Volkswagen chairman Ferdinand Piëch, a motorcycle enthusiast, had long coveted Ducati, and had regretted that he passed up an opportunity to buy the company from the Italian government in 1984.

Analysts doubted a tiny motorcycle maker would have a meaningful effect on a company the size of Volkswagen, commenting that the acquisition has "a trophy feel to it," and, "is driven by VW's passion for nameplates rather than industrial or financial logic". Italian luxury car brand Lamborghini was strengthened under VW ownership.
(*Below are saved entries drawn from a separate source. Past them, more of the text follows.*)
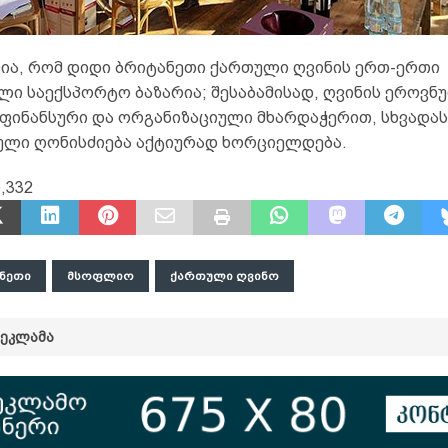
ვია, რომ დიდი ბრიტანეთი ქართული ღვინის ერთ-ერთი
ლი საექსპორტო ბაზარია; შესაბამისად, ღვინის ეროვნ
 ფინანსური და ორგანიზაციული მხარდაჭერით, სხვადას
ული ღონისძიება აქტიურად ხორციელდება.
,332
ᲜᲔᲗᲘ
ᲛᲡᲝᲤᲚᲘᲝ
ᲥᲐᲠᲗᲣᲚᲘ ᲦᲕᲘᲜᲝ
ᲠᲔᲙᲚᲐᲛᲐ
Audi AG's Automobili Lamborghini S.p.A. subsidiary acquired 100 percent of the shares of Ducati Motor Holding S.p.A. on 19 July 2012 for €747,000,000 (US$909,323,100).

== Current divisions ==
The group currently comprises four companies:

| Component | Description | Notes |
|---|---|---|
| Ducati Motor Holding | Motorcycle-manufacturing division | Previously known as Ducati Meccanica |
| Ducati Corse | Runs the Ducati motorcycle racing program | Wholly owned by Ducati Motor Holding |
| Ducati Energia | Designer and manufacturer of electrical and electronic components and systems | Formerly known as Ducati Elettrotecnica |
| Ducati Sistemi | Provides electronic and information-technology products for road transport, railway transport, and transport automation applications | Subsidiary of Ducati Energia |

== Ownership ==
Since 1926, Ducati has been owned by a number of groups and companies.

| Era | Owner | Notes |
| 1926–1950 | Italy Ducati family | N/A |
| 1950–1967 | Italy Istituto per la Ricostruzione Industriale | Government management |
| 1967–1978 | Italy Ente partecipazioni e Finanziamento Industrie Manifatturiere | Government management; control over day-to-day factory operations; headed by Giuseppe Montano and Cristiano de Eccher |
| 1978–1985 | Germany VM Group | N/A |
| 1985–1996 | Italy Cagiva |
| 1996–2005 | US Texas-Pacific Group | Goes public; headed by Federico Minoli during 1996–2001 and 2003–2007 |
| 2005–2008 | Italy Investindustrial Holdings S.p.A. | N/A |
| 2008–2012 | Italy Performance Motorcycles S.p.A | An investment vehicle formed by Investindustrial Holdings, BS Investimenti and Hospitals of Ontario Pension Plan |
| 19 July 2012 – present | Italy Automobili Lamborghini S.p.A. | Audi AG acquired 100% of the voting rights of Ducati Motor Holding S.p.A. via Audi's Automobili Lamborghini S.p.A. subsidiary |

== Other products ==
In the 1930s and 1940s, Ducati manufactured radios, cameras, and electrical products such as razors.

Ducati also made a marine binocular called the BIMAR for the Kriegsmarine during World War II, some of which were sold on the civilian market after the war.

The Ducati Sogno was a half-frame Leica-like camera which is now a collector's item. In 2010, Ducati and Bianchi developed and launched a line of racing bicycles.